Plague challenge of immunized animals. Two mouse models were used to recapitulate the pathogenesis of bubonic plague (subcutaneous injection) and pneumonic plague (intranasal instillation). For the pneumonic plague model, mice were anesthetized with 17 mg/ml ketamine (Ketsed; Vedco) and 0.7 mg/ml of xylazine (Sigma) injected into the peritoneal cavity and then were challenged by intranasal inoculation with 20 µl of a Y. pestis suspension in PBS (14, 48). For this experiment, Y. pestis CO92 or CAC1 was grown in HIB supplemented with 2.5 mM calcium at 37°C overnight. Bacteria were washed and diluted in sterile PBS to obtain the required concentration. For passive transfer experiments and bubonic plague challenge, mice were inoculated with 200 µl of mouse serum 1 h prior to challenge by subcutaneous injection with a 0.1-ml suspension containing 10 MLD of Y. pestis CO92 or CAC1; for this experiment, plague bacteria were grown in HIB at 26°C overnight, washed, and diluted in sterile PBS to obtain the required concentration. For the breakthrough experiment, the mice were challenged with 0.1-ml aliquots containing 10⁵ to 10⁸ MLD of Y. pestis CO92 (1 x 10⁵ to 1 x 10⁸ CFU) subcutaneously. Immunized mice that had been challenged with Y. pestis CO92 were monitored for morbidity and mortality for 14 days. All mouse experiments were performed in accordance with institutional guidelines following review of the experimental protocol and approval by the Institutional Biosafety Committee and the Institutional Animal Care and Use Committee at the University of Chicago. All animal experiments were performed in collaboration with the GLRCE Animal Research & Immunology Core at the University of Chicago. When possible and appropriate, plague-infected moribund animals were killed by asphyxia followed by cervical dislocation prior to necropsy, microbiology, or histopathology analyses. The Mann-Whitney test was used for statistical analysis of antibody titers. Fisher's exact test was used for statistical analysis of animal mortality following plague challenge.

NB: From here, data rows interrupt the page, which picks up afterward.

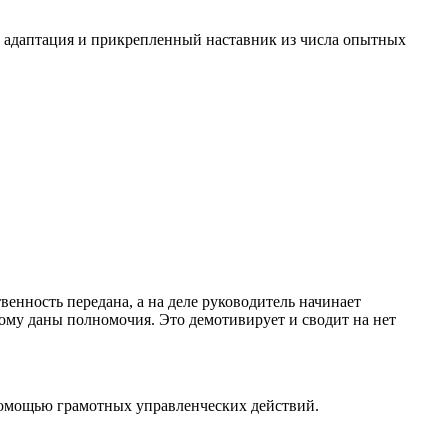
, адаптация и прикрепленный наставник из числа опытных
твенность передана, а на деле руководитель начинает
ому даны полномочия. Это демотивирует и сводит на нет
 помощью грамотных управленческих действий.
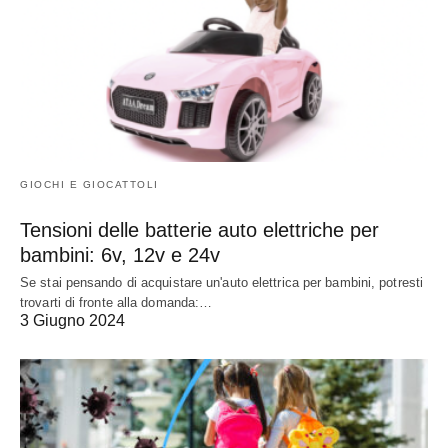
GIOCHI E GIOCATTOLI
Tensioni delle batterie auto elettriche per
bambini: 6v, 12v e 24v
Se stai pensando di acquistare un'auto elettrica per bambini, potresti
trovarti di fronte alla domanda:…
3 Giugno 2024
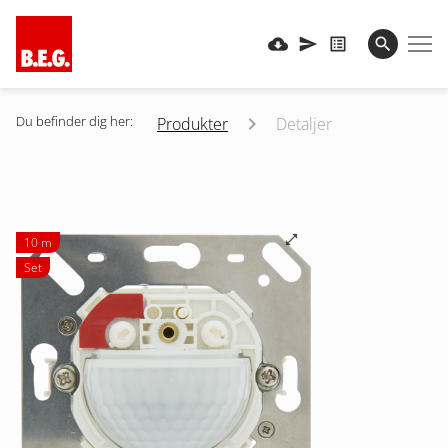
Du befinder dig her:
Produkter
Detaljer
10 m
Set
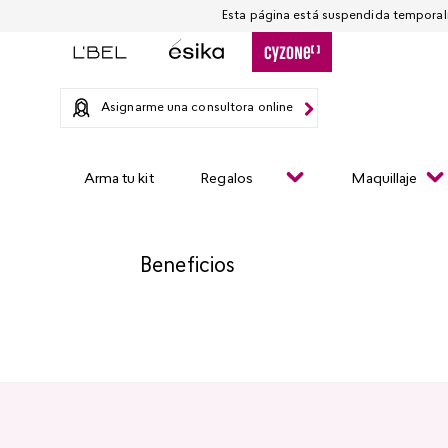
Asignarme una consultora online
Arma tu kit
Regalos
Maquillaje
Beneficios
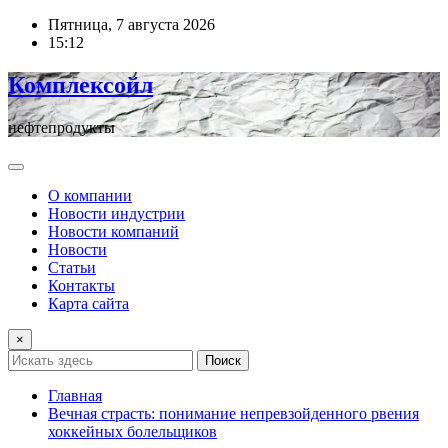
Перейти
Пятница, 7 августа 2026
к
15:12
содержимому
Комплексойл
нефтепродукты
О компании
Новости индустрии
Новости компаний
Новости
Статьи
Контакты
Карта сайта
×
Поиск
Главная
Вечная страсть: понимание непревзойденного рвения
хоккейных болельщиков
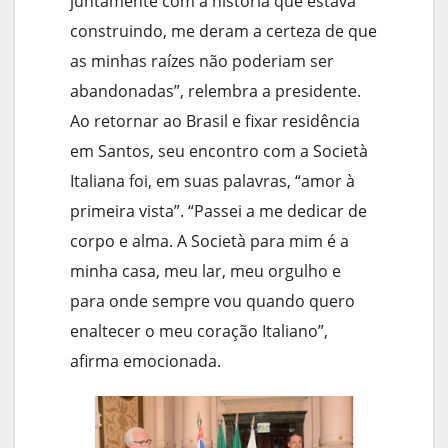
juntamente com a história que estava
construindo, me deram a certeza de que
as minhas raízes não poderiam ser
abandonadas”, relembra a presidente.
Ao retornar ao Brasil e fixar residência
em Santos, seu encontro com a Società
Italiana foi, em suas palavras, “amor à
primeira vista”. “Passei a me dedicar de
corpo e alma. A Società para mim é a
minha casa, meu lar, meu orgulho e
para onde sempre vou quando quero
enaltecer o meu coração Italiano”,
afirma emocionada.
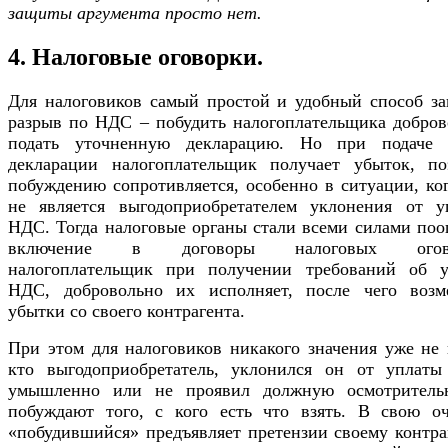
защиты аргумента просто нет.
4. Налоговые оговорки.
Для налоговиков самый простой и удобный способ за
разрыв по НДС – побудить налогоплательщика добров
подать уточненную декларацию. Но при подаче 
декларации налогоплательщик получает убыток, по
побуждению сопротивляется, особенно в ситуации, ко
не является выгодоприобретателем уклонения от у
НДС. Тогда налоговые органы стали всеми силами поо
включение в договоры налоговых огово
налогоплательщик при получении требований об у
НДС, добровольно их исполняет, после чего возм
убытки со своего контрагента.
При этом для налоговиков никакого значения уже не 
кто выгодоприобретатель, уклонился он от уплат
умышленно или не проявил должную осмотрительн
побуждают того, с кого есть что взять. В свою оч
«побудившийся» предъявляет претензии своему контра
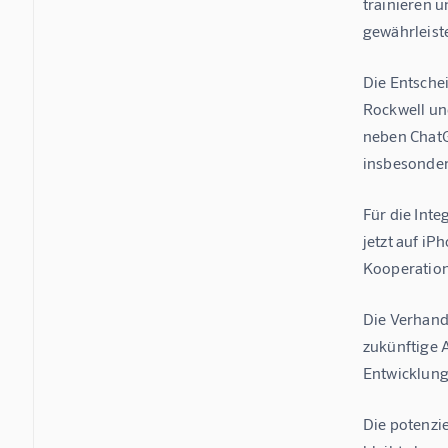
trainieren u
gewährleiste
Die Entsche
Rockwell un
neben ChatG
insbesonder
Für die Int
jetzt auf iP
Kooperation 
Die Verhand
zukünftige A
Entwicklung 
Die potenzie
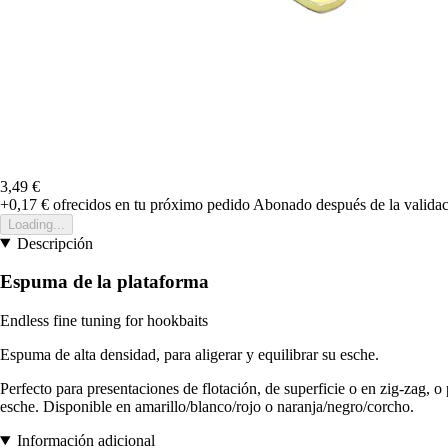
3,49 €
+0,17 €
ofrecidos en tu próximo pedido
Abonado después de la validac
Loading...
Descripción
Espuma de la plataforma
Endless fine tuning for hookbaits
Espuma de alta densidad, para aligerar y equilibrar su esche.
Perfecto para presentaciones de flotación, de superficie o en zig-zag, o
esche. Disponible en amarillo/blanco/rojo o naranja/negro/corcho.
Información adicional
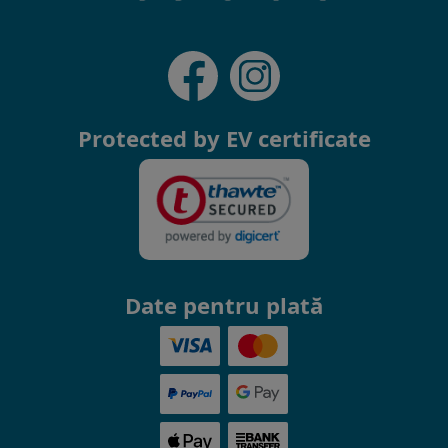
Protected by EV certificate
Date pentru plată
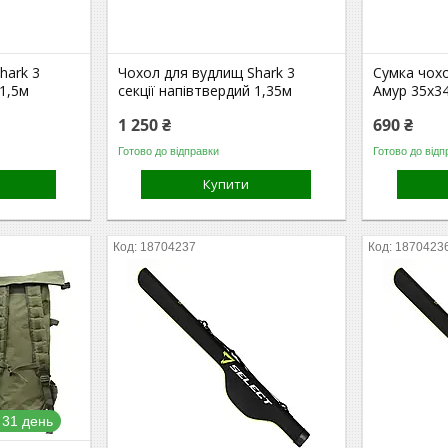
hark 3
Чохол для вудлищ Shark 3
Сумка чох
 1,5м
секції напівтвердий 1,35м
Амур 35х3
1 250 ₴
690 ₴
Готово до відправки
Готово до відп
Купити
18704237
1870423
 31 день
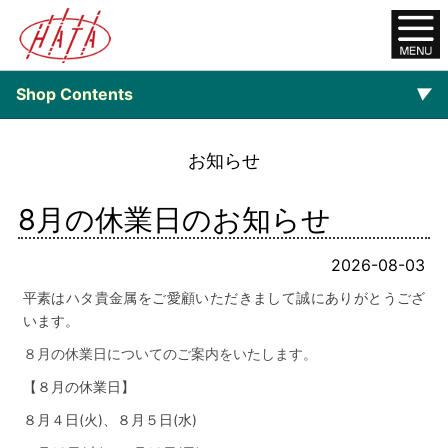
Shop Contents
▼
オンラインショップ
お知らせ
ご注文について
8月の休業日のお知らせ
$category_list-
2026-08-03
平素は
ハタ貴金属
をご愛顧いただきまして誠にありがとうござ
います。
８月の休業日についてのご案内をいたします。
【８
月の休業日】
８月４日
(火)、８
月５日(水
)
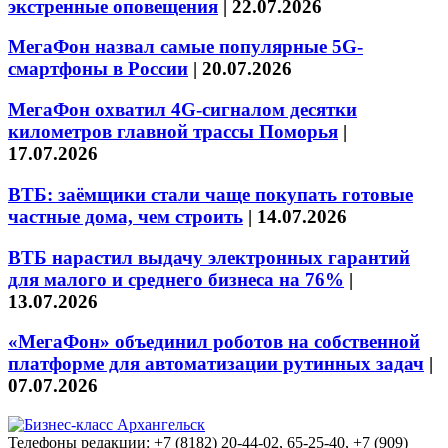
экстренные оповещения
|
22.07.2026
МегаФон назвал самые популярные 5G-
смартфоны в России
|
20.07.2026
МегаФон охватил 4G-сигналом десятки
километров главной трассы Поморья
|
17.07.2026
ВТБ: заёмщики стали чаще покупать готовые
частные дома, чем строить
|
14.07.2026
ВТБ нарастил выдачу электронных гарантий
для малого и среднего бизнеса на 76%
|
13.07.2026
«МегаФон» объединил роботов на собственной
платформе для автоматизации рутинных задач
|
07.07.2026
Телефоны редакции: +7 (8182) 20-44-02, 65-25-40, +7 (909)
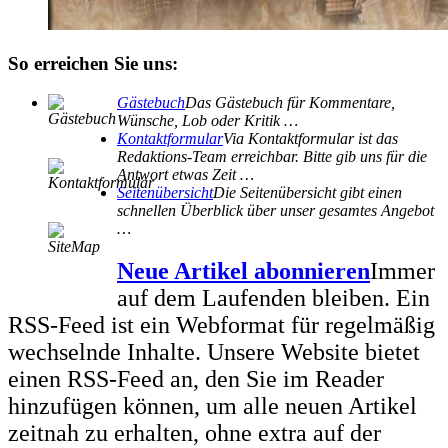
So erreichen Sie uns:
Gästebuch
Das Gästebuch für Kommentare,
Wünsche, Lob oder Kritik …
Kontaktformular
Via Kontaktformular ist das
Redaktions-Team erreichbar. Bitte gib uns für die
Antwort etwas Zeit …
Seitenübersicht
Die Seitenübersicht gibt einen
schnellen Überblick über unser gesamtes Angebot
…
Neue Artikel abonnieren
Immer
auf dem Laufenden bleiben. Ein
RSS-Feed ist ein Webformat für regelmäßig
wechselnde Inhalte. Unsere Website bietet
einen RSS-Feed an, den Sie im Reader
hinzufügen können, um alle neuen Artikel
zeitnah zu erhalten, ohne extra auf der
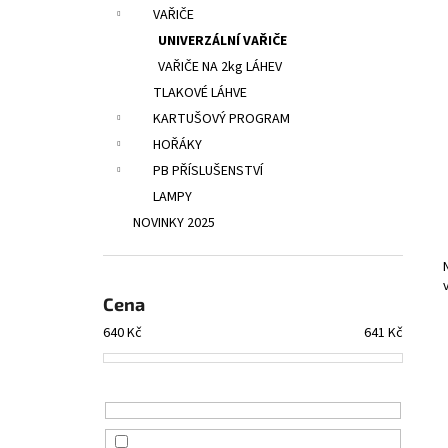
UCPÁVKY DO UŠÍ DOC´S PROPLUGS, PAIR
l
VAŘIČE
GR.L
UNIVERZÁLNÍ VAŘIČE
819 Kč
VAŘIČE NA 2kg LÁHEV
TLAKOVÉ LÁHVE
KARTUŠOVÝ PROGRAM
HOŘÁKY
PB PŘÍSLUŠENSTVÍ
LAMPY
NOVINKY 2025
Cena
640
Kč
641
Kč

Histopathology. Animal tissues obtained during necropsy were fixed in 10% neutral buffered formalin and embedded in paraffin. Blocks were sectioned (5-µm sections) and stained with hematoxylin and eosin prior to microscopy and image analysis.

Antibody detection. Levels of serum immunoglobulin G (IgG) with specific antigen binding activity were determined by a custom enzyme-linked immunosorbent assay (ELISA) at the GLRCE Animal Research & Immunology Core at the University of Chicago (43).

Phagocytosis. Blood was obtained from human volunteers by vein puncture. One-milliliter samples were anticoagulated with lepirudin (Refludan) and infected with 1 x 10⁵ CFU Y. pestis in the presence or absence of 0.1-ml serum samples. At timed intervals, the survival of plague bacteria was determined using aliquots spread on agar plates and incubated for colony formation. Experiments with human volunteers involved protocols that were reviewed by, approved by, and performed under regulatory supervision of the University of Chicago's Institutional Review Board.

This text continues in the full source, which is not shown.